» **YOUR ASSIGNMENT**
This exercise asks for every line of the material that includes the word "แตกต".
Segment Start: DATA FOR ANALYSIS
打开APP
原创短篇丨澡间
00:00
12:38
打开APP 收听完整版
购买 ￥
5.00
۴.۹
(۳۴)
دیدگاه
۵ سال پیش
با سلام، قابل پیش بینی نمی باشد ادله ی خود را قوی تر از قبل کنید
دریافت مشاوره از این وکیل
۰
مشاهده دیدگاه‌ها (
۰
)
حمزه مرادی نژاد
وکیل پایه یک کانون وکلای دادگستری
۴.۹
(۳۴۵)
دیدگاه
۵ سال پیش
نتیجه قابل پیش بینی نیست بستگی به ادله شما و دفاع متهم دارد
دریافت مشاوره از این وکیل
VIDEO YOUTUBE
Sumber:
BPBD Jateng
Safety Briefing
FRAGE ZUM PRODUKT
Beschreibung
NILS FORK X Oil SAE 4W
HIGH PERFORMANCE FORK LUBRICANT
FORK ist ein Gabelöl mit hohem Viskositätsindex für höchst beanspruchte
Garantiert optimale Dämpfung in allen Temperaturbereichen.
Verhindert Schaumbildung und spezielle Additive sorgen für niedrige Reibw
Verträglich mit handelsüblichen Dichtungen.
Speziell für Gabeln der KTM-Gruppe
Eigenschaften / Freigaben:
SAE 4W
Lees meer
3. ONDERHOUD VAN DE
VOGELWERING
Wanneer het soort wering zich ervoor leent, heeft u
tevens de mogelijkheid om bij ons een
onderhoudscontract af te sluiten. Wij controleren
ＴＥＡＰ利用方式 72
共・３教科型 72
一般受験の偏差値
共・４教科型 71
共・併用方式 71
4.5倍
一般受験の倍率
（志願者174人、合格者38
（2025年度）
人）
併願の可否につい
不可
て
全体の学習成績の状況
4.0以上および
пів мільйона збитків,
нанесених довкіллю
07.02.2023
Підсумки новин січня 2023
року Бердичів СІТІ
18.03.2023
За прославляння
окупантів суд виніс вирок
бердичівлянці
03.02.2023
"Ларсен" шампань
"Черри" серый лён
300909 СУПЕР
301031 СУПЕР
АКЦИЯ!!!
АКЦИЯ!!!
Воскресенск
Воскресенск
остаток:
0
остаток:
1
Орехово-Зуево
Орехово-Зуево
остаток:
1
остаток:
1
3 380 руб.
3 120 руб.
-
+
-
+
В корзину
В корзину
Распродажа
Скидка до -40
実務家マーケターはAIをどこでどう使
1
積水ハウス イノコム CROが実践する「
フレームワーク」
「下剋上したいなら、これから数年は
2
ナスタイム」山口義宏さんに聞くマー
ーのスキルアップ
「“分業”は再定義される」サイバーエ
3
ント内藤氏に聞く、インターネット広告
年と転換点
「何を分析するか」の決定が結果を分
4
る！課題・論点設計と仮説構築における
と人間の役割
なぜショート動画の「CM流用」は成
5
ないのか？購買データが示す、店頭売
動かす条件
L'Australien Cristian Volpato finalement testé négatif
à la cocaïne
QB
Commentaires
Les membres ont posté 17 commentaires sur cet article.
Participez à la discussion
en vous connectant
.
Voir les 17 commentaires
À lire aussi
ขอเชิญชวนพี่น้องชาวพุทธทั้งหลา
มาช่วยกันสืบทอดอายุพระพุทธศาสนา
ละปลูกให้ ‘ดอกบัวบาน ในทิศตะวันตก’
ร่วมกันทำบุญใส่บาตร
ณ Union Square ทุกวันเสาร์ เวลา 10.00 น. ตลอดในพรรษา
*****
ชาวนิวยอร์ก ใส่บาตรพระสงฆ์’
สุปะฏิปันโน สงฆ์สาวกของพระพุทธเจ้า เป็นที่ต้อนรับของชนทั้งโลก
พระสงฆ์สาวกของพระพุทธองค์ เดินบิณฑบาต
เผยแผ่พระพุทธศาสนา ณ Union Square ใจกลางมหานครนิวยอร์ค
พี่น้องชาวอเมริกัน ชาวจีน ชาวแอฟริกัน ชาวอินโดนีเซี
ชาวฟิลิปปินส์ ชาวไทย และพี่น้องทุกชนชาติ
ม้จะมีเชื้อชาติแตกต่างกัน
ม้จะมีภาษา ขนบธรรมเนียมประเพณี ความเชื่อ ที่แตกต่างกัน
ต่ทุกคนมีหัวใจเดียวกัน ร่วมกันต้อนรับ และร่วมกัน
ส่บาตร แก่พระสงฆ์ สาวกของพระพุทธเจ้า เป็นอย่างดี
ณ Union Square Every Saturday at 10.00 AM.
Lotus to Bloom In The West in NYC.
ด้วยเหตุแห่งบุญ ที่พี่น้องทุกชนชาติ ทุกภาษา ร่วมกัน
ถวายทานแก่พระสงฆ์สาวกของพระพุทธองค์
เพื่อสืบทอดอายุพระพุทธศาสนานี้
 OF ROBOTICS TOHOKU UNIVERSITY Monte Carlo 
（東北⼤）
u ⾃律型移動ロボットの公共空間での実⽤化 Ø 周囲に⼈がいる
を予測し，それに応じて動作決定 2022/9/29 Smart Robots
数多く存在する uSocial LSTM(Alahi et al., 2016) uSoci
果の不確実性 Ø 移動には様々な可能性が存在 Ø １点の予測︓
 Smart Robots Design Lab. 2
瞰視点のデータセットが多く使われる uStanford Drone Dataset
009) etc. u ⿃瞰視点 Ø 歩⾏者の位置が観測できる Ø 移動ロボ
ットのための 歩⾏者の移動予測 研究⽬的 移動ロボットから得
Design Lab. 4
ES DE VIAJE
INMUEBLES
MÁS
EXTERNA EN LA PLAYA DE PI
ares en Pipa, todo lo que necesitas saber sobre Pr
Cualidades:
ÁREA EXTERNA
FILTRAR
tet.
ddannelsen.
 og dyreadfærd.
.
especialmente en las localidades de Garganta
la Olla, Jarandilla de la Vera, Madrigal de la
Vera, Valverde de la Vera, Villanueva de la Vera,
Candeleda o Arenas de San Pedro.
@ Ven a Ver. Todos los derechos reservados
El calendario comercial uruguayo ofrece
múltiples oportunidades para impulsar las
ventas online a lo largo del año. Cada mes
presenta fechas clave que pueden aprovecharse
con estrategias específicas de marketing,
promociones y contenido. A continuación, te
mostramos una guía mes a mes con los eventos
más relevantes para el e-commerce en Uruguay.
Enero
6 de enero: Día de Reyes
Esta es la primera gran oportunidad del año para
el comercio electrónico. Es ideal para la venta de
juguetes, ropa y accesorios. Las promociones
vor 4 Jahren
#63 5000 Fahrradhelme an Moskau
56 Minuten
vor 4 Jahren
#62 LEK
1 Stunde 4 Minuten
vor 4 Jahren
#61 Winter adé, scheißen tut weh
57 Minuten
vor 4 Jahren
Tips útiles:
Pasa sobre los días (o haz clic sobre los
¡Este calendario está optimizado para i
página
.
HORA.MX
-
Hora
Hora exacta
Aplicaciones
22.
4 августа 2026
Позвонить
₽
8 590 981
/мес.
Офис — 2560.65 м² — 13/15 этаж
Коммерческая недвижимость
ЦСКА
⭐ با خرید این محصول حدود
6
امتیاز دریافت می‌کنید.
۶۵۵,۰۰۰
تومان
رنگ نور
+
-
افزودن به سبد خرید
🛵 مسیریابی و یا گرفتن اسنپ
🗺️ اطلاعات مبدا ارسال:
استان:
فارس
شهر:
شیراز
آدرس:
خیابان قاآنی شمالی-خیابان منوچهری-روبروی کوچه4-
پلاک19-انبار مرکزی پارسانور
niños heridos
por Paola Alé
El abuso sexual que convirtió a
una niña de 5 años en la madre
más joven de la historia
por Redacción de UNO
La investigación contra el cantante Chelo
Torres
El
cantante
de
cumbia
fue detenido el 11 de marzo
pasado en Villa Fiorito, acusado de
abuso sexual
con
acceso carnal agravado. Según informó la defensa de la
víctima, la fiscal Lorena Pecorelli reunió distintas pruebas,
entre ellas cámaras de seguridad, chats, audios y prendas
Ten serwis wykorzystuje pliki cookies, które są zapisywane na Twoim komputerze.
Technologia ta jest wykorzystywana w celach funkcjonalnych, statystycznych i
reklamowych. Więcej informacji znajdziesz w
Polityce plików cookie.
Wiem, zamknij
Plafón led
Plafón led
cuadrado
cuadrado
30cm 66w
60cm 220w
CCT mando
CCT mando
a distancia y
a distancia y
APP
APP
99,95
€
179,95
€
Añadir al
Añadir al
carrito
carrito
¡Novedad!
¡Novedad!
Segment End: DATA FOR ANALYSIS
» **SOLUTION TO THIS PROBLEM**
ม้จะมีเชื้อชาติแตกต่างกัน
ม้จะมีภาษา ขนบธรรมเนียมประเพณี ความเชื่อ ที่แตกต่างกัน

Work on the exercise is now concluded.